*Work request*: Your job is to copy the data that follows exactly, every line included.

*Dataset records*:

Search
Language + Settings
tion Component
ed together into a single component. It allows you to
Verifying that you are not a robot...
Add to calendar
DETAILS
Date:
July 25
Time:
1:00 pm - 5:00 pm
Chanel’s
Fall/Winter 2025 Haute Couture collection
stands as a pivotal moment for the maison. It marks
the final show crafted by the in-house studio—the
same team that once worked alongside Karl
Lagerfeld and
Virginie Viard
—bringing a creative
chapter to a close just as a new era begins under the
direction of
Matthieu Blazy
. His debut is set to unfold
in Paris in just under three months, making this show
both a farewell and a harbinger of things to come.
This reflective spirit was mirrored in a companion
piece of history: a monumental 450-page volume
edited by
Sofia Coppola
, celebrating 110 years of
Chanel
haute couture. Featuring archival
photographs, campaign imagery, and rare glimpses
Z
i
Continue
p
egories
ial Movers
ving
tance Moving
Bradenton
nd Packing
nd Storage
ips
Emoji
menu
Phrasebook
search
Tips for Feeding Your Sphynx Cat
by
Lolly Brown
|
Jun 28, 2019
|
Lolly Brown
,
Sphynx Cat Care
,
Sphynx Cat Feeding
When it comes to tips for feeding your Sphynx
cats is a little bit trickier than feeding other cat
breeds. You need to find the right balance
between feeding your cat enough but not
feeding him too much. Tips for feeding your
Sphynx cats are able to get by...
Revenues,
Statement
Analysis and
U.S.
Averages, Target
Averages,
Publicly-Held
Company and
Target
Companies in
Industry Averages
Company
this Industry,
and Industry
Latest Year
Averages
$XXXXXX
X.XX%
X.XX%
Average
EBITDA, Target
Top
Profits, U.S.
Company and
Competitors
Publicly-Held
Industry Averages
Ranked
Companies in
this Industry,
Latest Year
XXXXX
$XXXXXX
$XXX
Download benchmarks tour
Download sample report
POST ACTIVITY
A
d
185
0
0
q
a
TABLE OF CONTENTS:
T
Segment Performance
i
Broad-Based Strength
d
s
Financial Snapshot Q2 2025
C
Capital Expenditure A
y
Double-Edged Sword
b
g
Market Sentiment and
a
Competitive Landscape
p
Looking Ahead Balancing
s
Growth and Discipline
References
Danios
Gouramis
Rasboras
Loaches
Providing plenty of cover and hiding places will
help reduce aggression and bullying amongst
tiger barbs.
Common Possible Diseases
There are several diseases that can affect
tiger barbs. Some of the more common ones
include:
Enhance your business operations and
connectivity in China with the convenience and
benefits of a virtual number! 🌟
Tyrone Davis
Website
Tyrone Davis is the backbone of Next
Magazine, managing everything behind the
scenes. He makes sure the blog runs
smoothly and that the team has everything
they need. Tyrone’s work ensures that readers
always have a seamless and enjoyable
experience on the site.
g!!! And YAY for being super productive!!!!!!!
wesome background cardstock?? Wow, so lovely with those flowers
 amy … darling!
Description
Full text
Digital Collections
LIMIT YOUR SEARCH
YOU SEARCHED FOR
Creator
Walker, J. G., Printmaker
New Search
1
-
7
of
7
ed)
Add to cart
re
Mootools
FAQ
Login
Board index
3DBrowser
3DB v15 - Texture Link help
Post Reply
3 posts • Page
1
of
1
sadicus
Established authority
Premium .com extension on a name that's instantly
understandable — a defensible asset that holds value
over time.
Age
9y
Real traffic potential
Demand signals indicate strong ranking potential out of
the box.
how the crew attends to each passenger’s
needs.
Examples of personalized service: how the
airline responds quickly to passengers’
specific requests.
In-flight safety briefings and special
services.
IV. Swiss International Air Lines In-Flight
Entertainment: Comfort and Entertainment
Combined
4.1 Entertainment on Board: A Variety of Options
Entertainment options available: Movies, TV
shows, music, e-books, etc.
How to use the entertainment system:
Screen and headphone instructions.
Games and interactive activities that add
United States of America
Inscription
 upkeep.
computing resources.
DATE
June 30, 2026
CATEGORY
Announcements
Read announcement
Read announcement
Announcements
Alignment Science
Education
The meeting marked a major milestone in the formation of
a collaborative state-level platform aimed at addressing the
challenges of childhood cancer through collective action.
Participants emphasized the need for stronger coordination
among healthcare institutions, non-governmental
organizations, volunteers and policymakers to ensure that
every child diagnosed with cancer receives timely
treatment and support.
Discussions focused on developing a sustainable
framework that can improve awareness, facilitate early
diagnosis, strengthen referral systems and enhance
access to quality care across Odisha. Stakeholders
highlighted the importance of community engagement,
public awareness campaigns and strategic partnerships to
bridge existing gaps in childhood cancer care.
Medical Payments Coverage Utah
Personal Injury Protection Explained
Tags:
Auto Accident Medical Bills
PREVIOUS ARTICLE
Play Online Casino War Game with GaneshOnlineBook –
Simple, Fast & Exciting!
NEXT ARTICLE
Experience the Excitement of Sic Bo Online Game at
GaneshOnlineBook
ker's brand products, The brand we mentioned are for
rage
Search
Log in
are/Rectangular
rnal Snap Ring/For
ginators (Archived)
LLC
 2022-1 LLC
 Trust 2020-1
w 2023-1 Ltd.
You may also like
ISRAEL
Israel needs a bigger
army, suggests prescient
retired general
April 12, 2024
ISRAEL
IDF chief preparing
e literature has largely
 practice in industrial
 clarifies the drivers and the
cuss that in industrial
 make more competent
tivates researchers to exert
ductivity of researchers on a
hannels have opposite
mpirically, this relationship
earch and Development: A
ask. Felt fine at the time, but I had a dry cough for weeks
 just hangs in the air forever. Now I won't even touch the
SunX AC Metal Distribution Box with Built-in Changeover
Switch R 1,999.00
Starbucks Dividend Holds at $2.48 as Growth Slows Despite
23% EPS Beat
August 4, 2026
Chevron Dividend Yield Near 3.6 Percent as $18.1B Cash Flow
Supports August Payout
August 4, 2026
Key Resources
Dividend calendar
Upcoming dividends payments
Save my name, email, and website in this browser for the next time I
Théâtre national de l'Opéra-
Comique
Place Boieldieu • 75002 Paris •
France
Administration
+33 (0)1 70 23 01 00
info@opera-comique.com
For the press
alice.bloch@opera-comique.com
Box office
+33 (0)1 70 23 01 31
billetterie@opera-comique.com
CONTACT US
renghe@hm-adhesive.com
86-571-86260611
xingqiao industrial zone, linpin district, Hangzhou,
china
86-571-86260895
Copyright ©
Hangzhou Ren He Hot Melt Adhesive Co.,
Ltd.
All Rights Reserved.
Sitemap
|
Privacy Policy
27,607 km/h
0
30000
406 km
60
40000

*Output of the exercise*:
Search
Language + Settings
tion Component
ed together into a single component. It allows you to
Verifying that you are not a robot...
Add to calendar
DETAILS
Date:
July 25
Time:
1:00 pm - 5:00 pm
Chanel’s
Fall/Winter 2025 Haute Couture collection
stands as a pivotal moment for the maison. It marks
the final show crafted by the in-house studio—the
same team that once worked alongside Karl
Lagerfeld and
Virginie Viard
—bringing a creative
chapter to a close just as a new era begins under the
direction of
Matthieu Blazy
. His debut is set to unfold
in Paris in just under three months, making this show
both a farewell and a harbinger of things to come.
This reflective spirit was mirrored in a companion
piece of history: a monumental 450-page volume
edited by
Sofia Coppola
, celebrating 110 years of
Chanel
haute couture. Featuring archival
photographs, campaign imagery, and rare glimpses
Z
i
Continue
p
egories
ial Movers
ving
tance Moving
Bradenton
nd Packing
nd Storage
ips
Emoji
menu
Phrasebook
search
Tips for Feeding Your Sphynx Cat
by
Lolly Brown
|
Jun 28, 2019
|
Lolly Brown
,
Sphynx Cat Care
,
Sphynx Cat Feeding
When it comes to tips for feeding your Sphynx
cats is a little bit trickier than feeding other cat
breeds. You need to find the right balance
between feeding your cat enough but not
feeding him too much. Tips for feeding your
Sphynx cats are able to get by...
Revenues,
Statement
Analysis and
U.S.
Averages, Target
Averages,
Publicly-Held
Company and
Target
Companies in
Industry Averages
Company
this Industry,
and Industry
Latest Year
Averages
$XXXXXX
X.XX%
X.XX%
Average
EBITDA, Target
Top
Profits, U.S.
Company and
Competitors
Publicly-Held
Industry Averages
Ranked
Companies in
this Industry,
Latest Year
XXXXX
$XXXXXX
$XXX
Download benchmarks tour
Download sample report
POST ACTIVITY
A
d
185
0
0
q
a
TABLE OF CONTENTS:
T
Segment Performance
i
Broad-Based Strength
d
s
Financial Snapshot Q2 2025
C
Capital Expenditure A
y
Double-Edged Sword
b
g
Market Sentiment and
a
Competitive Landscape
p
Looking Ahead Balancing
s
Growth and Discipline
References
Danios
Gouramis
Rasboras
Loaches
Providing plenty of cover and hiding places will
help reduce aggression and bullying amongst
tiger barbs.
Common Possible Diseases
There are several diseases that can affect
tiger barbs. Some of the more common ones
include:
Enhance your business operations and
connectivity in China with the convenience and
benefits of a virtual number! 🌟
Tyrone Davis
Website
Tyrone Davis is the backbone of Next
Magazine, managing everything behind the
scenes. He makes sure the blog runs
smoothly and that the team has everything
they need. Tyrone’s work ensures that readers
always have a seamless and enjoyable
experience on the site.
g!!! And YAY for being super productive!!!!!!!
wesome background cardstock?? Wow, so lovely with those flowers
 amy … darling!
Description
Full text
Digital Collections
LIMIT YOUR SEARCH
YOU SEARCHED FOR
Creator
Walker, J. G., Printmaker
New Search
1
-
7
of
7
ed)
Add to cart
re
Mootools
FAQ
Login
Board index
3DBrowser
3DB v15 - Texture Link help
Post Reply
3 posts • Page
1
of
1
sadicus
Established authority
Premium .com extension on a name that's instantly
understandable — a defensible asset that holds value
over time.
Age
9y
Real traffic potential
Demand signals indicate strong ranking potential out of
the box.
how the crew attends to each passenger’s
needs.
Examples of personalized service: how the
airline responds quickly to passengers’
specific requests.
In-flight safety briefings and special
services.
IV. Swiss International Air Lines In-Flight
Entertainment: Comfort and Entertainment
Combined
4.1 Entertainment on Board: A Variety of Options
Entertainment options available: Movies, TV
shows, music, e-books, etc.
How to use the entertainment system:
Screen and headphone instructions.
Games and interactive activities that add
United States of America
Inscription
 upkeep.
computing resources.
DATE
June 30, 2026
CATEGORY
Announcements
Read announcement
Read announcement
Announcements
Alignment Science
Education
The meeting marked a major milestone in the formation of
a collaborative state-level platform aimed at addressing the
challenges of childhood cancer through collective action.
Participants emphasized the need for stronger coordination
among healthcare institutions, non-governmental
organizations, volunteers and policymakers to ensure that
every child diagnosed with cancer receives timely
treatment and support.
Discussions focused on developing a sustainable
framework that can improve awareness, facilitate early
diagnosis, strengthen referral systems and enhance
access to quality care across Odisha. Stakeholders
highlighted the importance of community engagement,
public awareness campaigns and strategic partnerships to
bridge existing gaps in childhood cancer care.
Medical Payments Coverage Utah
Personal Injury Protection Explained
Tags:
Auto Accident Medical Bills
PREVIOUS ARTICLE
Play Online Casino War Game with GaneshOnlineBook –
Simple, Fast & Exciting!
NEXT ARTICLE
Experience the Excitement of Sic Bo Online Game at
GaneshOnlineBook
ker's brand products, The brand we mentioned are for
rage
Search
Log in
are/Rectangular
rnal Snap Ring/For
ginators (Archived)
LLC
 2022-1 LLC
 Trust 2020-1
w 2023-1 Ltd.
You may also like
ISRAEL
Israel needs a bigger
army, suggests prescient
retired general
April 12, 2024
ISRAEL
IDF chief preparing
e literature has largely
 practice in industrial
 clarifies the drivers and the
cuss that in industrial
 make more competent
tivates researchers to exert
ductivity of researchers on a
hannels have opposite
mpirically, this relationship
earch and Development: A
ask. Felt fine at the time, but I had a dry cough for weeks
 just hangs in the air forever. Now I won't even touch the
SunX AC Metal Distribution Box with Built-in Changeover
Switch R 1,999.00
Starbucks Dividend Holds at $2.48 as Growth Slows Despite
23% EPS Beat
August 4, 2026
Chevron Dividend Yield Near 3.6 Percent as $18.1B Cash Flow
Supports August Payout
August 4, 2026
Key Resources
Dividend calendar
Upcoming dividends payments
Save my name, email, and website in this browser for the next time I
Théâtre national de l'Opéra-
Comique
Place Boieldieu • 75002 Paris •
France
Administration
+33 (0)1 70 23 01 00
info@opera-comique.com
For the press
alice.bloch@opera-comique.com
Box office
+33 (0)1 70 23 01 31
billetterie@opera-comique.com
CONTACT US
renghe@hm-adhesive.com
86-571-86260611
xingqiao industrial zone, linpin district, Hangzhou,
china
86-571-86260895
Copyright ©
Hangzhou Ren He Hot Melt Adhesive Co.,
Ltd.
All Rights Reserved.
Sitemap
|
Privacy Policy
27,607 km/h
0
30000
406 km
60
40000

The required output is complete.